* Directions for this task: All the data that follows should be repeated exactly, without a single picture.

*****

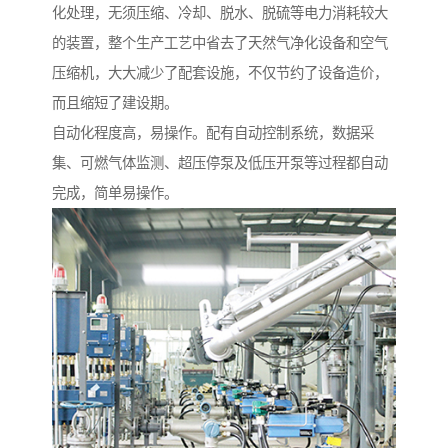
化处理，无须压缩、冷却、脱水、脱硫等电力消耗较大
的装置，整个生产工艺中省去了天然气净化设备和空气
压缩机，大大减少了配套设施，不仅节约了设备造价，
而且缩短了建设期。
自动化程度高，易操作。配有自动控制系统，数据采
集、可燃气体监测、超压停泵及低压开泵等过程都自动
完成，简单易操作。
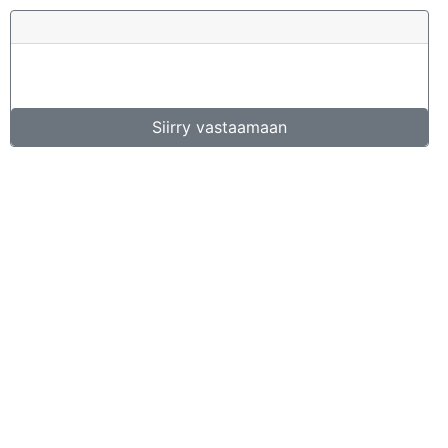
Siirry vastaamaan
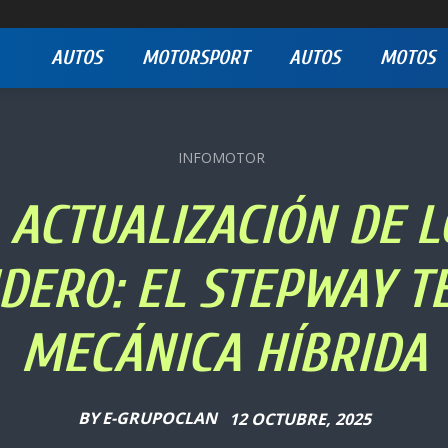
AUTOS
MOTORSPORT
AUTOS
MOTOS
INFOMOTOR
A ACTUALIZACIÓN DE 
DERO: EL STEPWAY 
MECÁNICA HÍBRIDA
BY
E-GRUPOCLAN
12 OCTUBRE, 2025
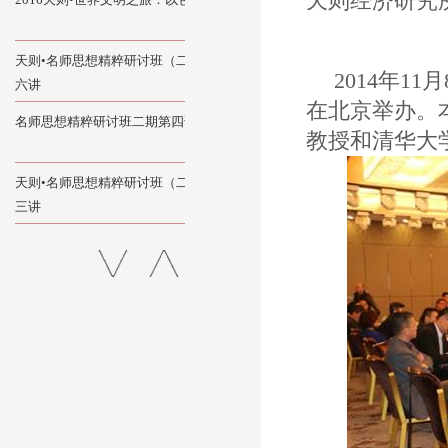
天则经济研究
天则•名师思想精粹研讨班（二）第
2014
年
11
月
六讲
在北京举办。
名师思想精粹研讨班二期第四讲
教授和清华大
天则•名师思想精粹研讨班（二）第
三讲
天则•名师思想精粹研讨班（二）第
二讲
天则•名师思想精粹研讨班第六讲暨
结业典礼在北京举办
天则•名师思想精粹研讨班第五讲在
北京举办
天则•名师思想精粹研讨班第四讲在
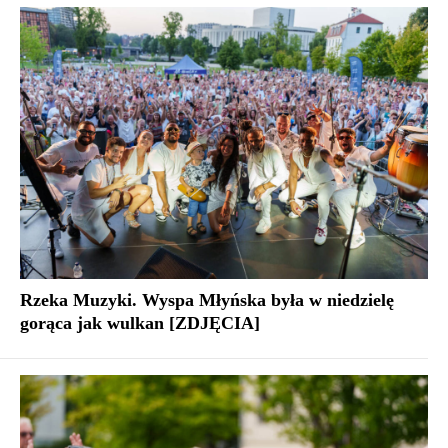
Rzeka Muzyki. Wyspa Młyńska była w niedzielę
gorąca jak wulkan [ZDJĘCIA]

*****

* Solution:
化处理，无须压缩、冷却、脱水、脱硫等电力消耗较大
的装置，整个生产工艺中省去了天然气净化设备和空气
压缩机，大大减少了配套设施，不仅节约了设备造价，
而且缩短了建设期。
自动化程度高，易操作。配有自动控制系统，数据采
集、可燃气体监测、超压停泵及低压开泵等过程都自动
完成，简单易操作。
Siirry vastaamaan
AUTOS
MOTORSPORT
AUTOS
MOTOS
INFOMOTOR
A ACTUALIZACIÓN DE 
DERO: EL STEPWAY 
MECÁNICA HÍBRIDA
BY
E-GRUPOCLAN
12 OCTUBRE, 2025
天则经济研究
天则•名师思想精粹研讨班（二）第
2014
年
11
月
六讲
在北京举办。
名师思想精粹研讨班二期第四讲
教授和清华大
天则•名师思想精粹研讨班（二）第
三讲
天则•名师思想精粹研讨班（二）第
二讲
天则•名师思想精粹研讨班第六讲暨
结业典礼在北京举办
天则•名师思想精粹研讨班第五讲在
北京举办
天则•名师思想精粹研讨班第四讲在
Rzeka Muzyki. Wyspa Młyńska była w niedzielę
gorąca jak wulkan [ZDJĘCIA]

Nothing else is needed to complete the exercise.